Dataset entries:
------

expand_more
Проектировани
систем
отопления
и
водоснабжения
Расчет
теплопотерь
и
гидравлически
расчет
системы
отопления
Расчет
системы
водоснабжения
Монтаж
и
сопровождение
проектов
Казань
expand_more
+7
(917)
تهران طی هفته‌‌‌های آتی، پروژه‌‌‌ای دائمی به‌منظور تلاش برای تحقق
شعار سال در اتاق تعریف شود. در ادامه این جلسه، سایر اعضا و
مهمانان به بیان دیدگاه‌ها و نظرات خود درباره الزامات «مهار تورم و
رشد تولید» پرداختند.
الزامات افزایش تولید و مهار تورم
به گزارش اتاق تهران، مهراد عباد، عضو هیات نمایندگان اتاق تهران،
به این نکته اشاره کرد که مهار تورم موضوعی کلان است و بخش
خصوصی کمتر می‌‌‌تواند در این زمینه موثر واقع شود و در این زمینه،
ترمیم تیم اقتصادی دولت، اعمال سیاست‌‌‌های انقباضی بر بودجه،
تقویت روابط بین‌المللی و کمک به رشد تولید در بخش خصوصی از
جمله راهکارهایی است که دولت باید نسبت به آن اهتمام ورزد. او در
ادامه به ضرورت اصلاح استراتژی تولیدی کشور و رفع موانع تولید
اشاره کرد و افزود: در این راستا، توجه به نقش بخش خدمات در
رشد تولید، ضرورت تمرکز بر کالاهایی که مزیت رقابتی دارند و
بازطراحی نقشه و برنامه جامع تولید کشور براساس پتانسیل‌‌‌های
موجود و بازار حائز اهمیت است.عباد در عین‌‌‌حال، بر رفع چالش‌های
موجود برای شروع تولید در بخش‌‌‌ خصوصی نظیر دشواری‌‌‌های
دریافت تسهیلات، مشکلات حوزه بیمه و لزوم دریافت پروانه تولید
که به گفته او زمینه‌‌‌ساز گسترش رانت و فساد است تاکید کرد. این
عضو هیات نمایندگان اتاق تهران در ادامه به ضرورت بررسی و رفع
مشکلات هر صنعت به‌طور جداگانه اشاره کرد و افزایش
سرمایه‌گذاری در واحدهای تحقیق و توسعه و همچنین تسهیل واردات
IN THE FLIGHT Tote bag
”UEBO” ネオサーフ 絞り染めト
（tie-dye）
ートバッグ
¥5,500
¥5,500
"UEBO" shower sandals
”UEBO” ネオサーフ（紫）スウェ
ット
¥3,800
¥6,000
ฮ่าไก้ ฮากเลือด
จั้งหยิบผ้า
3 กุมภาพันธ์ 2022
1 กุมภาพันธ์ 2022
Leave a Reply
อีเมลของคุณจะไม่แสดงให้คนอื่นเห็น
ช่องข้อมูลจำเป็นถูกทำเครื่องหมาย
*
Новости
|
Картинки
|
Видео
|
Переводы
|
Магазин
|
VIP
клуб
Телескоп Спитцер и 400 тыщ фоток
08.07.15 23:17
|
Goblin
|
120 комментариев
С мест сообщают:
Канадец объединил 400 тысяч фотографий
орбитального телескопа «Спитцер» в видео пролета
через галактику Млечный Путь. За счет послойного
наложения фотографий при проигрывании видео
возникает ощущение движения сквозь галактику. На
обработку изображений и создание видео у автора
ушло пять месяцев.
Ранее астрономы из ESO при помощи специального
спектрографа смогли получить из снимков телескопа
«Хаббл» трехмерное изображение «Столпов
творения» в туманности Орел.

------

• _EXERCISE_:
Lines from the top of the data above through the line with "شعار سال در", both ends included: copy them exactly, nothing more.

• _RESPONSE AREA_:
expand_more
Проектировани
систем
отопления
и
водоснабжения
Расчет
теплопотерь
и
гидравлически
расчет
системы
отопления
Расчет
системы
водоснабжения
Монтаж
и
сопровождение
проектов
Казань
expand_more
+7
(917)
تهران طی هفته‌‌‌های آتی، پروژه‌‌‌ای دائمی به‌منظور تلاش برای تحقق
شعار سال در اتاق تعریف شود. در ادامه این جلسه، سایر اعضا و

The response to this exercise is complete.